Un antinataliste encourage donc l’extinction humaine. Rien que ça !
Encourager ou souhaiter, faudra m’expliquer. «L’humanité disparaîtra, bon débarras !» (Y.Paccalet)
Michel Sourrouille pense qu’un écologiste doit se définir comme antinataliste.
C’est son point de vue, d’écologiste, ce n’est pas le mien. Or quelques lignes il dit :
– « L’idée de childfree (nullipares) ne fait que témoigner du penchant social à l’exagération […]
Par contre un gouvernement responsable pourrait proposer le modèle d’un seul enfant par femme comme idéal [etc.]»
Autrement dit un ça va, deux bonjour les dégâts.
Mon point de vue : En plus d’être poreux, tout ça est loin d’être clair.
David Benatar : « L’antinatalisme est le point de vue selon lequel nous devrions cesser de procréer – qu’il est mauvais d’avoir des enfants. »
Michel Sourrouille : Cette définition est orientée, aucun antinataliste ne décrète qu’il est mauvais d’avoir des enfants et qu’il faut donc cesser d’en avoir, mais seulement qu’il est dangereux pour la paix sociale et l’état de la planète d’avoir trop d’enfants. La définition de l’antinatalisme est neutre, « Qui vise à réduire la natalité ». Un raisonnement ne peut s’appuyer sur la déconsidération préalable de argumentation contraire sauf à vouloir parler tout seul.
Esprit critique : Un antinataliste encourage donc l’extinction humaine. Rien que ça !
MS : ce commentateur s’appuie sur l’avis de Benatar. Or cet obscur sud-africain a dit aussi : « Le fait que l’enfant puisse être malheureux est une raison morale importante pour ne pas les créer ».

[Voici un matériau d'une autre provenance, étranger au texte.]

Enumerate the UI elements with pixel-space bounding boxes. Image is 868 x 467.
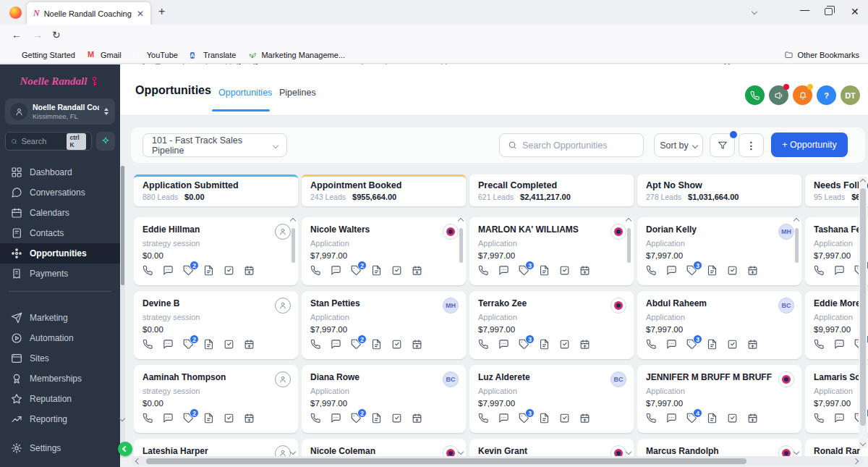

Si je comprends bien… l’antinatalisme a lui aussi plusieurs versions. Et si ça se trouve, il y a autant de définitions qu’il existe d’antinatalistes. Finalement c’est comme avec écologiste, dont je n’ose plus me revendiquer. Ecologiste et tant d’autres choses aujourd’hui, d’où cette grande confusion, bonjour le grand n’importe quoi. Ceci dit je suis d’accord avec obscur pour qualifier ce sombre professeur, de philosophie. Obscur : pas clair du tout.
Deux autres questions, auxquelles pourra peut-être répondre notre chroniqueur spécialiste de la question démographique.
1) Nous savons aujourd’hui qu’il est plus que probable que (contrairement à ce qu’il a été longtemps dit) notre planète ne comptera jamais 15 milliards d’habitants. Que le taux de fécondité baisse partout dans le monde, que la population mondiale vieillit, qu’un nombre croissant de pays connaissent une réduction de la taille de leur population. Compte tenu de ça nous pouvons dire aujourd’hui que la «bombe démographique» est désormais désamorcée.
Certes la population mondiale va continuer à augmenter. Mais un certain temps seulement. Avant de décroître fortement, et ce quoi que nous fassions. Quoi que fassent et racontent les malthusiens et autres dénatalistes.
Question : Sachant tout cela, à quoi bon se focaliser sur le problème du (sur)nombre ?
2) On pourra me répondre qu’il vaut mieux une planète à 8 ou 9 milliards d’humains plutôt que 10. Ce qui est loin d’être une évidence vu que certains individus consomment et polluent X fois plus que certains autres. Et qu’en plus ils en désirent toujours plus.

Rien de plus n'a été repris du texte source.